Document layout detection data

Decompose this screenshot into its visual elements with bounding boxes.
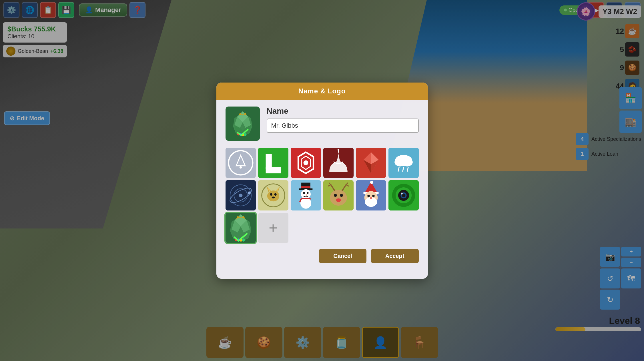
logo-option-hex-red[interactable] [291, 148, 321, 178]
svg-point-57 [301, 189, 311, 199]
logo-option-santa[interactable] [356, 180, 386, 210]
accept-button[interactable]: Accept [371, 249, 419, 263]
svg-point-41 [239, 193, 242, 197]
svg-rect-16 [266, 154, 272, 169]
svg-point-70 [334, 194, 337, 197]
name-input-area: Name [267, 107, 419, 133]
svg-point-71 [340, 194, 343, 197]
svg-point-33 [402, 158, 412, 167]
svg-point-42 [248, 191, 251, 194]
svg-point-50 [270, 193, 272, 195]
logo-option-diamond[interactable] [356, 148, 386, 178]
svg-point-58 [303, 192, 305, 194]
name-label: Name [267, 107, 419, 116]
logo-option-cloud-rain[interactable] [388, 148, 419, 178]
svg-point-69 [330, 190, 347, 205]
svg-point-52 [272, 196, 275, 198]
name-logo-modal: Name & Logo [216, 83, 428, 279]
svg-point-72 [336, 198, 341, 202]
modal-header: Name & Logo [216, 83, 428, 100]
svg-point-45 [267, 190, 279, 201]
modal-overlay: Name & Logo [0, 0, 644, 361]
logo-option-circle-gray[interactable] [226, 148, 256, 178]
modal-body: Name [216, 100, 428, 270]
svg-point-98 [242, 238, 245, 242]
current-logo-svg [229, 110, 256, 137]
svg-point-80 [372, 194, 374, 197]
add-logo-icon: + [269, 220, 277, 235]
name-section: Name [226, 107, 419, 141]
modal-title: Name & Logo [298, 87, 346, 95]
svg-point-88 [401, 192, 402, 194]
logo-option-fox-circle[interactable] [258, 180, 288, 210]
logo-option-green-eye[interactable] [388, 180, 419, 210]
svg-point-10 [244, 133, 246, 136]
svg-rect-56 [301, 186, 310, 188]
logo-option-selected-current[interactable] [226, 213, 256, 243]
logo-option-green-l[interactable] [258, 148, 288, 178]
logo-option-orbit[interactable] [226, 180, 256, 210]
svg-point-18 [274, 156, 279, 161]
logo-option-reindeer[interactable] [323, 180, 354, 210]
modal-buttons: Cancel Accept [226, 249, 419, 263]
logo-grid: + [226, 148, 419, 243]
current-logo-display [226, 107, 260, 141]
svg-point-59 [307, 192, 308, 194]
svg-rect-17 [266, 167, 281, 173]
svg-point-79 [367, 194, 370, 197]
svg-rect-11 [226, 148, 256, 178]
logo-option-snowman[interactable] [291, 180, 321, 210]
name-input-field[interactable] [267, 119, 419, 133]
svg-point-14 [239, 166, 242, 168]
svg-point-76 [370, 181, 373, 184]
svg-point-51 [274, 193, 276, 195]
svg-point-22 [303, 160, 308, 165]
svg-point-61 [300, 198, 311, 208]
logo-option-unicorn[interactable] [323, 148, 354, 178]
logo-add-button[interactable]: + [258, 213, 288, 243]
cancel-button[interactable]: Cancel [319, 249, 366, 263]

§ Instructions for the task:
Among the entries, find each line that includes the string "green" and copy it.

§ Output of the task:
logo-option-green-eye[interactable] [388, 180, 419, 210]
logo-option-green-l[interactable] [258, 148, 288, 178]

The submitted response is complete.